I can say with confidence that this vest is very effective at cooling Meg. I performed a test where I had her go outside on a very hot day and I used an infared thermometer to measure the heat of her body/fur vs the heat of the vest. Her fur was 90F (32C) while the vest was 75F (24C). And during our daily walks I could easily see a difference in her energy level. With the cooling vest she had much more energy and rarely wanted to stop to rest. While without it she was quite sluggish and would stop at least 2-3 times during our walk (when she could find shade with cool grass) to lay down. The vest seems to fit quite well with the elastic material stretching to conform to her body and allow for free movement. I found no evidence of rubbing or chafing.

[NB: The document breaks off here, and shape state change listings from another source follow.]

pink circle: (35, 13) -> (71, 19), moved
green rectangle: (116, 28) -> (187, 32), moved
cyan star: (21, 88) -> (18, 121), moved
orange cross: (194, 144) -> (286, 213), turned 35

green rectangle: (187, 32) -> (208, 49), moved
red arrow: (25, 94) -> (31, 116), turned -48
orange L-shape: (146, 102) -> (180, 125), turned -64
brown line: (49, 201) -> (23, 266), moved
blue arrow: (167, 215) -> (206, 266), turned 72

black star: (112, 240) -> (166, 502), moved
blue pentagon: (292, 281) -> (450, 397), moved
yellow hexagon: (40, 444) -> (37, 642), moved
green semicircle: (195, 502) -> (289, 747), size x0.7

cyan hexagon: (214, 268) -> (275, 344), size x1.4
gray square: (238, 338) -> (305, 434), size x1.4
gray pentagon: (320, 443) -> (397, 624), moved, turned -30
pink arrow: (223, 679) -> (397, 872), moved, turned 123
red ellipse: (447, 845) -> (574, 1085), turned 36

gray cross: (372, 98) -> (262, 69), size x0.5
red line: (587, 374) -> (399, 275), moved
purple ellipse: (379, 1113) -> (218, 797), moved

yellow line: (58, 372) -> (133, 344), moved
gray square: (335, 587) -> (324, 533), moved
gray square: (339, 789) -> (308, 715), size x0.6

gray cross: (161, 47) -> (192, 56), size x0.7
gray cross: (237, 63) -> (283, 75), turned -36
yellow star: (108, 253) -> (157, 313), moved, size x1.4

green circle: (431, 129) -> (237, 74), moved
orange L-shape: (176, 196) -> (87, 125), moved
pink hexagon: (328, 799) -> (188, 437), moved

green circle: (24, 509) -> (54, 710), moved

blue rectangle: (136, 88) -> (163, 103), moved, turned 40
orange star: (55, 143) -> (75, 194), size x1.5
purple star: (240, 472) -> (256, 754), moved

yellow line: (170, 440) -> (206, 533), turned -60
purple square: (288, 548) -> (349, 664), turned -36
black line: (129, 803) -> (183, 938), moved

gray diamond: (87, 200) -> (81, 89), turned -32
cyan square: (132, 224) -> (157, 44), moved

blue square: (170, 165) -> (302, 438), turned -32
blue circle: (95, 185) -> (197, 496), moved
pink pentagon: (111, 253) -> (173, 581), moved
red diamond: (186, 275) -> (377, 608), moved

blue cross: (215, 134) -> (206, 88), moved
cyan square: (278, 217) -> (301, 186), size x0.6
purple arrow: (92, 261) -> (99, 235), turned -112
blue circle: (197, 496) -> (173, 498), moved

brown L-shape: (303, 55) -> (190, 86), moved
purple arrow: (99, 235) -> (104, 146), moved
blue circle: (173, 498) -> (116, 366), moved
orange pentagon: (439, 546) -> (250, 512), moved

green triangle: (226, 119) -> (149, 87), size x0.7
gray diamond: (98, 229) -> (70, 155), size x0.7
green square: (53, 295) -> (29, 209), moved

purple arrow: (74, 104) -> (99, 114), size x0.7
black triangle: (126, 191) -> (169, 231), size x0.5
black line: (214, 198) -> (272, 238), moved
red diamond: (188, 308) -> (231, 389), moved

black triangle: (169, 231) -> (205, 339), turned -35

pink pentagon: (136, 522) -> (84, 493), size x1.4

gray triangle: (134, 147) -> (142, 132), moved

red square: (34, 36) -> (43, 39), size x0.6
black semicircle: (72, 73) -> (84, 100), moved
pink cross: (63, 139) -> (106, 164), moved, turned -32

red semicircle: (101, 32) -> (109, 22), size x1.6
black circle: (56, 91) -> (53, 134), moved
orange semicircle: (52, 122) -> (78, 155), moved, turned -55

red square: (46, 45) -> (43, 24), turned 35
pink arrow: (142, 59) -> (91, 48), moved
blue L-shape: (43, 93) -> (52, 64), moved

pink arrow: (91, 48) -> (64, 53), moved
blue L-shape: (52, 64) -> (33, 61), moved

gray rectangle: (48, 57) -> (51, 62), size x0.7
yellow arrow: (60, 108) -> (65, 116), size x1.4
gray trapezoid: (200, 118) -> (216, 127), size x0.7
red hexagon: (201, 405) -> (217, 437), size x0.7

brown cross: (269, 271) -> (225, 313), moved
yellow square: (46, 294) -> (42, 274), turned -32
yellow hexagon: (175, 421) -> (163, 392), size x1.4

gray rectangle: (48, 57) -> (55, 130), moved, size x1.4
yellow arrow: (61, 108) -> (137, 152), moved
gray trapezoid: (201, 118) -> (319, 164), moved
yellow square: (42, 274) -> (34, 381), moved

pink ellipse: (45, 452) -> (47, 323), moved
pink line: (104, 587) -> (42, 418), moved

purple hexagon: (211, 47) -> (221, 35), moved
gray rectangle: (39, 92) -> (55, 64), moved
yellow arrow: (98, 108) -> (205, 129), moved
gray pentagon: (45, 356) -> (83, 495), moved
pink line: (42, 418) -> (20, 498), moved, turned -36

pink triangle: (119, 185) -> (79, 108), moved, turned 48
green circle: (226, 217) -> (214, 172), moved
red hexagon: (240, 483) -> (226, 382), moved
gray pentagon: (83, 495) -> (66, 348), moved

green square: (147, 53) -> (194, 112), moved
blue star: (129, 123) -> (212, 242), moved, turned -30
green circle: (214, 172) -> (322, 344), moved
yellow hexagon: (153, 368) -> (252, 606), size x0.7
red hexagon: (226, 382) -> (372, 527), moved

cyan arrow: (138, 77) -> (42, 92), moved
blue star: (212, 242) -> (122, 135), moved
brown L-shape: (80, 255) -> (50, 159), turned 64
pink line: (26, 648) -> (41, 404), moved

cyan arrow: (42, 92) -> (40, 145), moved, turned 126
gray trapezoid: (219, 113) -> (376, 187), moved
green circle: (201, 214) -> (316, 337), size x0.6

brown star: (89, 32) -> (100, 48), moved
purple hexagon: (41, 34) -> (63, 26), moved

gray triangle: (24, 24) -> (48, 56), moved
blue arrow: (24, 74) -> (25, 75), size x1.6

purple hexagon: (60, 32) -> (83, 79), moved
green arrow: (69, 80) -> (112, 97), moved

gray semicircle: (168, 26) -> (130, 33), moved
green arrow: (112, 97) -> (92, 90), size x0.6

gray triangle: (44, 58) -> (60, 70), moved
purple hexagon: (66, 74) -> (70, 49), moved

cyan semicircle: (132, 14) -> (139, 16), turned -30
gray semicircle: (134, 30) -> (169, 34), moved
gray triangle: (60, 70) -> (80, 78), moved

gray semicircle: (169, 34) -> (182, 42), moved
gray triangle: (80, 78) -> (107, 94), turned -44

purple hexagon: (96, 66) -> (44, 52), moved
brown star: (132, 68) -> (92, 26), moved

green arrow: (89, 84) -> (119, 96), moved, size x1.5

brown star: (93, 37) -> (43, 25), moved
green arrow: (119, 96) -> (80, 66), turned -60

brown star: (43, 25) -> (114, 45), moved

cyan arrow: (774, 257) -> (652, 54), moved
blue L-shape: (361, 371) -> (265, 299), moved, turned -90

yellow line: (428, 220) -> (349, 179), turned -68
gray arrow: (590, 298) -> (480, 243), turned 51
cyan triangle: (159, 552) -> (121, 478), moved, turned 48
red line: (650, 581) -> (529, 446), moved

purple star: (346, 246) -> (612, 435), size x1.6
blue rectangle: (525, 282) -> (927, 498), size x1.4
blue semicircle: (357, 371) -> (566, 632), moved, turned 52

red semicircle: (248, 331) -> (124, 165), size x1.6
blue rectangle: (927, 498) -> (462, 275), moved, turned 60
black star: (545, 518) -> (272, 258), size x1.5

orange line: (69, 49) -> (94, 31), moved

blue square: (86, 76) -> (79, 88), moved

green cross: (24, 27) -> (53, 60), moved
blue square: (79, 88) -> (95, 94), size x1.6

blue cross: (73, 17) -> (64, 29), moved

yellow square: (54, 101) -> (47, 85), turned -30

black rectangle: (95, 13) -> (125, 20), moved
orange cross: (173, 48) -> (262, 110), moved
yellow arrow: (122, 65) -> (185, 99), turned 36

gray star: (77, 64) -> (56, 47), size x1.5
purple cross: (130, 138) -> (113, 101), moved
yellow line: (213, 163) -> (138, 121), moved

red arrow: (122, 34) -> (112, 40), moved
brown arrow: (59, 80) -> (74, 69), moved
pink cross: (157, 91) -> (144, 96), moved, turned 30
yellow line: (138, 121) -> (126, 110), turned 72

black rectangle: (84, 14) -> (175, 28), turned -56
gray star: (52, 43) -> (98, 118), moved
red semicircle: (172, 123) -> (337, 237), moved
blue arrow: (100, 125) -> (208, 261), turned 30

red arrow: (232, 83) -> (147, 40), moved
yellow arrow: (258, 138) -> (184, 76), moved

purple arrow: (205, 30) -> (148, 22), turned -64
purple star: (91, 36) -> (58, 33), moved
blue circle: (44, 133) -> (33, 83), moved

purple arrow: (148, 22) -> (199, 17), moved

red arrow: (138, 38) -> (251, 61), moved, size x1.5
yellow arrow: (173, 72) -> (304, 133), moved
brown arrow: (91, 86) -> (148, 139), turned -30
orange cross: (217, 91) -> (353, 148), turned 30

TempThere are a couple of things we are not overly fond of. First off is that while she has always associated a harness with something fun and eager to get one put on her, after only a couple of uses she became reluctant to put the cooling vest on. I suspect she is not fond of the feeling of the damp material, and I can't blame her. Next is that in the dry heat of our area I have found the vest to be effective for about 45min before it needs to be rewetted. Short of dunking her in a stream/lake there seems to be no effective way of rewetting the vest without taking it off. So the vest is fine for our normal day hikes but this limits its usefulness for full day outings.

Overall I like the cooling vest. It seems well constructed and is very effective at providing cooling. The vest works well with all of the harnesses we have. It is not too difficult to get on and quite easy to remove. However I am finding it most effective for short day hikes (walks) but not as useful for full day or multi day hikes.

Likes: Good fit, easy on/off, very effective at cooling.
Opportunities: Only cools for around 45min, Meg does not really like to put it on

Long Term Report

November 14 2018
Since the Field report we have not had the weather or opportunity to use the vest so I will just wrap up the LTR with a summary of our experience and opinion of the product.

Overall it is well made and works quite well for cooling Meg on hot days. Her short dark fur can make it quite miserable for her to be out on hot days, and any sort of activity is even worse. The Jet Stream Cooling Vest allowed us to be much more active on those hot sunny days. Meg did quickly become less than thrilled to put the damp vest on, and I can't really blame her, but once on she seemed to ignore it. From a hiking/backpacking perspective its limited cooling time (as little as 45min) and needing to be removed to re wet, kind of limited its usefulness for longer outings. However even when we were not using it for cooling it had the bonus feature of some protection from elements (e.g. those nasty ants). So while the vest has been put away for the season, I anticipate pulling it out again for more use, primarily for our daily walks, when the hot weather returns.

This concludes my report. I would like to thank the folks at Ruffwear and for the opportunity to test this product.